Anyway, Gorr is mad because he worshiped a god who wound up being a jerk and lost his daughter in the process. He then takes it upon himself, with the help of a magic sword that gives him powers, to kill all the gods in the galaxy, which would include our friend Thor. Speaking of Thor, I don’t think I’ve related more with a superhero for the first third of this movie. Thor is trying to find himself after experiencing trauma. Asking himself, what is it he likes doing anyway? Does he even want to be a superhero? He gained weight, then got back in shape and now finds himself just kind of wandering the galaxy with the Guardians of the Galaxy, fighting to help people, but kind of only if he’s feeling it at the moment. It’s all kind of zen. And I really liked this Thor. (Also, for anyone thinking the Guardians of the Galaxy are in this movie a lot, they are not. They go their own way pretty quickly.)
I don’t want to say too much about Jane Foster’s role in this movie to avoid spoilers (if you’ve read the comic, then you know why) other than to say, yes, it’s substantial and that Thor’s old weapon of choice, Mjolnir, calls out to Jane for reasons I won’t get into, turning her into Mighty Thor. Which then leads Thor, Jane, Valkyrie (Tessa Thompson) and Korg (Waititi) on a galaxy-wide adventure to stop Gorr, who, by this point, has captured all the children of New Asgard in an attempt to bait Thor into fighting him because Gorr needs Thor’s axe, Stormbreaker, to achieve his ultimate goal. (Which also sets up a love triangle… well, honestly, more of a love square, between Thor, Jane, Mjolnir and Stormbreaker. Yes, Stormbreaker is a very jealous ex.)
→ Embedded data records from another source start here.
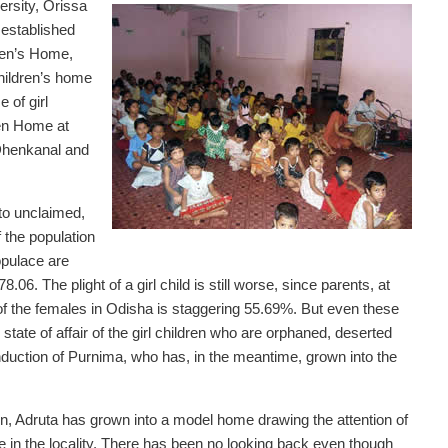
ersity, Orissa
established
dren’s Home,
children’s home
 of girl
ren Home at
 Dhenkanal and
to unclaimed,
 the population
opulace are
.06. The plight of a girl child is still worse, since parents, at
rate of the females in Odisha is staggering 55.69%. But even these
state of affair of the girl children who are orphaned, deserted
nduction of Purnima, who has, in the meantime, grown into the
n, Adruta has grown into a model home drawing the attention of
e in the locality. There has been no looking back even though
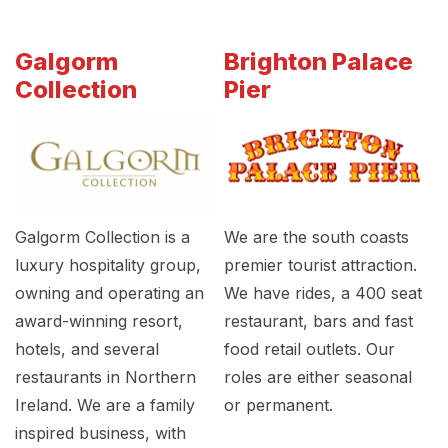
Galgorm
Brighton Palace
Collection
Pier
Galgorm Collection is a
We are the south coasts
luxury hospitality group,
premier tourist attraction.
owning and operating an
We have rides, a 400 seat
award-winning resort,
restaurant, bars and fast
hotels, and several
food retail outlets. Our
restaurants in Northern
roles are either seasonal
Ireland. We are a family
or permanent.
inspired business, with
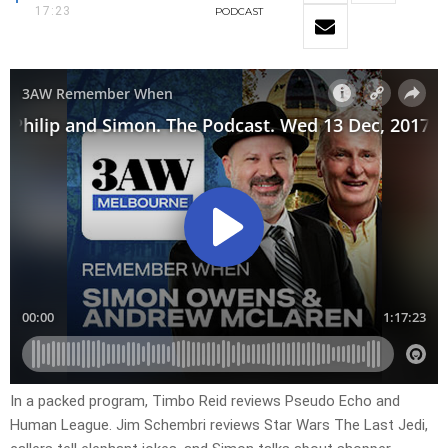
17:23
PODCAST
In a packed program, Timbo Reid reviews Pseudo Echo and
Human League. Jim Schembri reviews Star Wars The Last Jedi,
I’ll give Love and Thunder credit because what I just wrote sure sounds like a lot. And, like I said, Love and Thunder doesn’t feel as tight as Ragnarok, but it’s still so much fun it doesn’t feel like a lot. Between Bale and Russell Crow as Zeus, this is a movie featuring two of the best actors of the last 25 years just absolutely going for it and having a ball.
But, in the end, the key element to Love and Thunder is the love part. And this is where the movie is great: the smaller moments between Thor and Jane (and Thor and Stormbreaker). The rest all just kind of feels like an excuse to put them in different settings. I mean, I’m sure that’s true. As much as Waititi would probably love to make a two-hour Thor movie just about the interpersonal relationships of those Thor cares about, yeah he’s probably never going to get to do quite that. But no one else knows how to do Thor-like Waititi does and pretty much my only complaints above are just comparisons of Waititi against himself. To the point, if Waititi doesn’t want to do any more Thor movies, there probably shouldn’t be any more Thor movies. But I’d like to see Waititi finish off his own personal Thor trilogy.